Quereinstieg zur Berufsfeuerwehr: Geht das?
Karriere · 12. Juni 2026

Quereinstieg zur Berufsfeuerwehr: Geht das?

Andreas
2 Min Lesezeit

Ein klassischer Quereinstieg „von der Straße“ in die Berufsfeuerwehr ist nicht möglich — die Laufbahn ist beamtenrechtlich geregelt. Wer aber einen passenden Beruf mitbringt, hat als Seiteneinsteiger sehr gute Chancen. Dieser Ratgeber erklärt die realistischen Wege.

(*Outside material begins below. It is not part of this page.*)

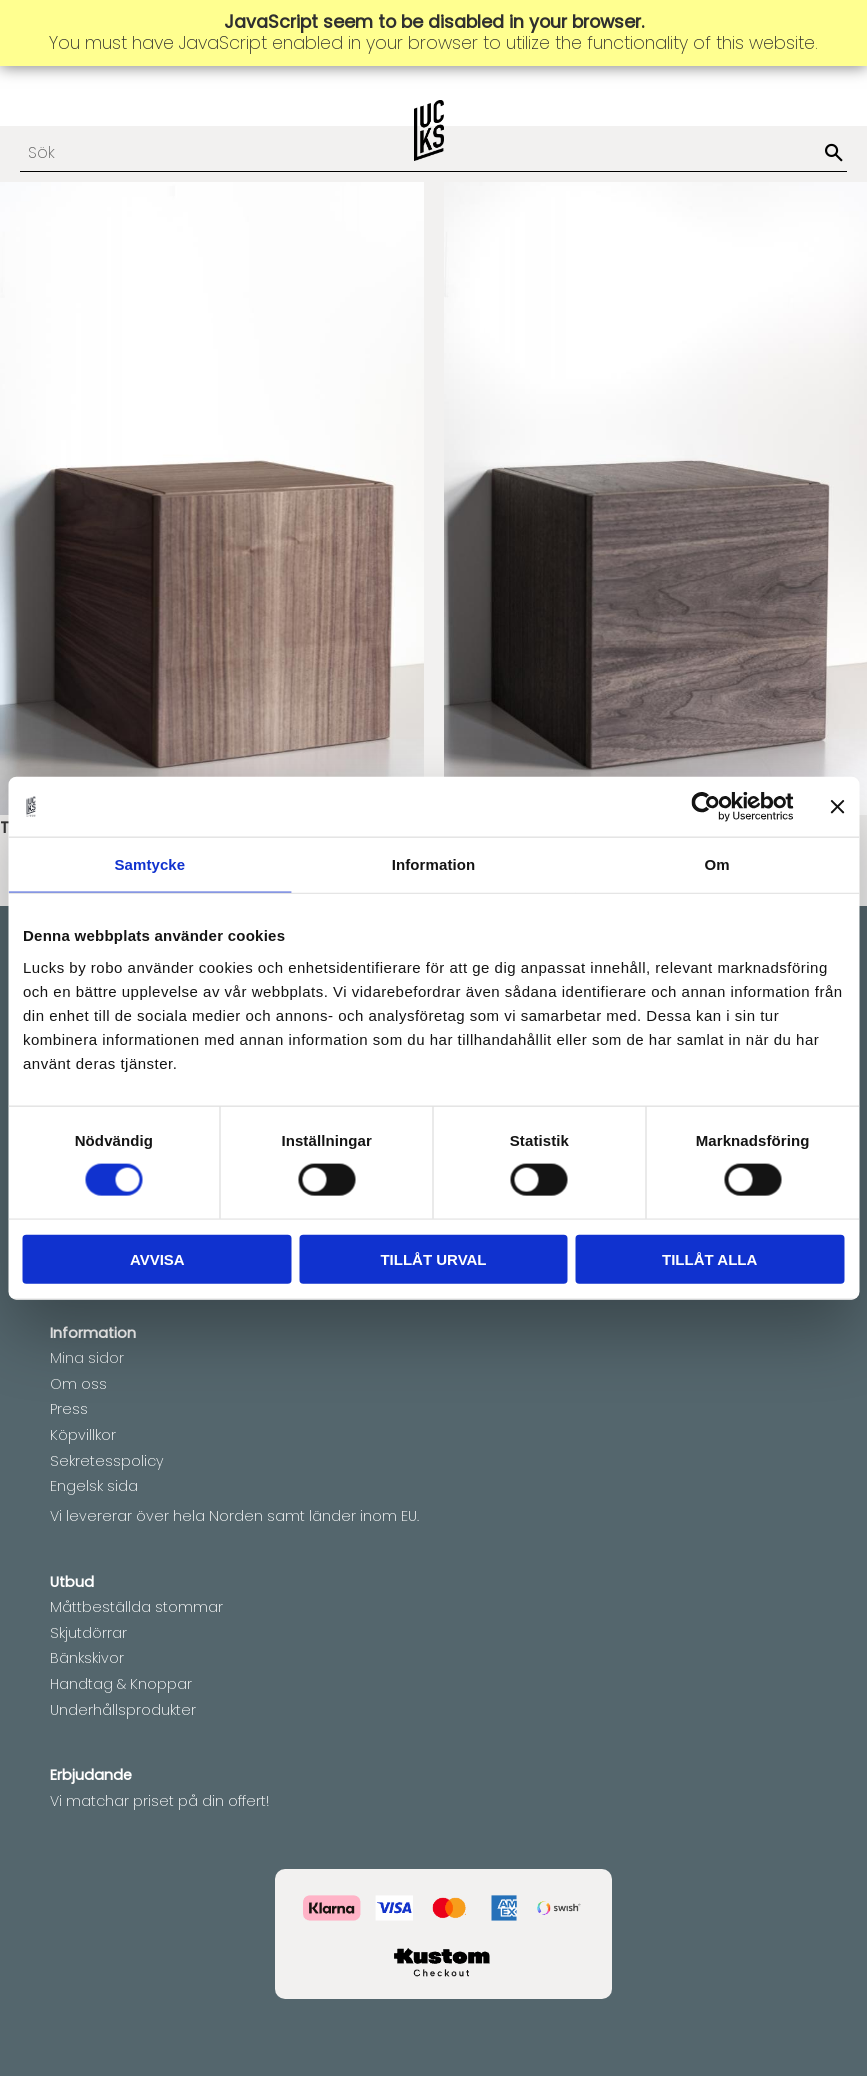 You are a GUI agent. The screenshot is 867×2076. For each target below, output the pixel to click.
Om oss (78, 1384)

Warum es keinen echten Quereinstieg gibt

Die Berufsfeuerwehr ist eine Beamtenlaufbahn. Jeder Bewerber durchläuft die feuerwehrtechnische Grundausbildung (B1-Lehrgang im mittleren Dienst) — unabhängig vom Vorberuf. Einen direkten Einstieg ohne diese Ausbildung gibt es nicht.

Der reale Weg: Beruf + Feuerwehrausbildung

VoraussetzungAnforderung
abgeschlossene Berufsausbildunghandwerklich-technisch bevorzugt (Kfz, Elektro, SHK, Metall)
Altermeist bis ~37 (Verbeamtung)
Sporttest + G26.3wie alle Bewerber
FührerscheinKlasse B (C/CE folgt im Dienst)
💡 Praxisbeispiel: Ein gelernter Anlagenmechaniker (SHK) mit 29 Jahren bewirbt sich bei der BF. Er durchläuft das normale Auswahlverfahren und den B1-Lehrgang — seine handwerkliche Erfahrung ist im technischen Hilfeleistungsdienst hochwillkommen.

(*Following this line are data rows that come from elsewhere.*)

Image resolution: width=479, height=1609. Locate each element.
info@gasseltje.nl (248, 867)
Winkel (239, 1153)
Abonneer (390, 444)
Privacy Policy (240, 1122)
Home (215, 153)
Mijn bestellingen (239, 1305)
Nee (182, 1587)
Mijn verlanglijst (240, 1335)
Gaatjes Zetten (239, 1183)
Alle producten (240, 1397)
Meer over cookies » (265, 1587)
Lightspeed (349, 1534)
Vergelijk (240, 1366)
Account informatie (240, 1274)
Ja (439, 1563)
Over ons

Seiteneinstieg in den gehobenen Dienst

Wer ein einschlägiges Studium (z. B. Ingenieurwesen, Brandschutz) mitbringt, kann sich für den gehobenen feuerwehrtechnischen Dienst bewerben und in einem verkürzten Verfahren ausgebildet werden.

Alternative: Werkfeuerwehr

Die Werkfeuerwehr (z. B. in der Chemieindustrie) ist kein Beamtenverhältnis und bietet oft flexiblere Einstiegswege für Quereinsteiger.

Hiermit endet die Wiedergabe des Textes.